One of Cooper's biggest aspirations was to see her Fried Green Tomatoes batter mix and secret sauce sold in big-box stores. There's no option to locate a retailer via the Fried Green Tomatoes website, so it looks like we might be out of luck. Plus, Mashed checked big-box retailer websites, including Walmart and Target, and could not find the products listed. Mashed also checked Kroger, the grocery store chain with the most locations in Tennessee, and could not find the items listed there, either.

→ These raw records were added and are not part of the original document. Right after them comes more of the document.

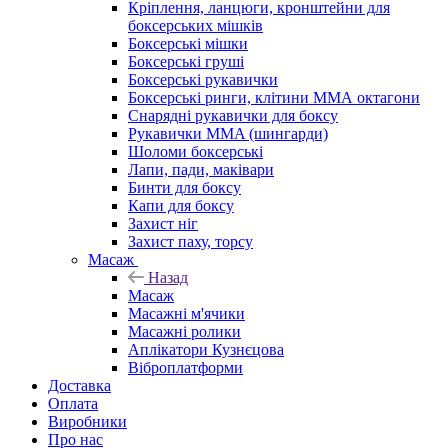
Кріплення, ланцюги, кронштейни для
боксерських мішків
Боксерські мішки
Боксерські груші
Боксерські рукавички
Боксерські ринги, клітини ММА октагони
Снарядні рукавички для боксу
Рукавички MMA (шингарди)
Шоломи боксерські
Лапи, пади, маківари
Бинти для боксу
Капи для боксу
Захист ніг
Захист паху, торсу
Масаж
Назад
Масаж
Масажні м'ячики
Масажні ролики
Аплікатори Кузнєцова
Віброплатформи
Доставка
Оплата
Виробники
Про нас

What's next for Fried Green Tomatoes?

Fried Green Tomatoes founder Holly Cooper's LinkedIn page still lists her as the owner of the company, noting it's been active for over 11 years — suggesting she won't be giving up on her business anytime soon. As noted, it's unclear if Fried Green Tomatoes has been able to franchise or get into major supermarkets and grocery stores like Cooper desired when appearing on "Shark Tank," so those could continue to be goals for the immediate and extended future.

Additionally, Cooper and Fried Green Tomatoes have partnered with charitable organizations such as Rest Stop Ministries, an organization aimed at helping victims of sex trafficking. Cooper says she hopes to expand her philanthropic efforts to help businesswomen.

Cooper hopes to bring her food truck to more shows, and together with daughter Kala Davis, they have other big plans, too. "I think that we'll work towards expanding our retail product line and adding more homestyle, family-recipe stuff — things that you'd see in the South growing up, like fried chicken," Davis told Tasting Table. "I think our heart's desire would be to expand our retail product line into options that people can take home."

Static Media owns and operates both Mashed and Tasting Table.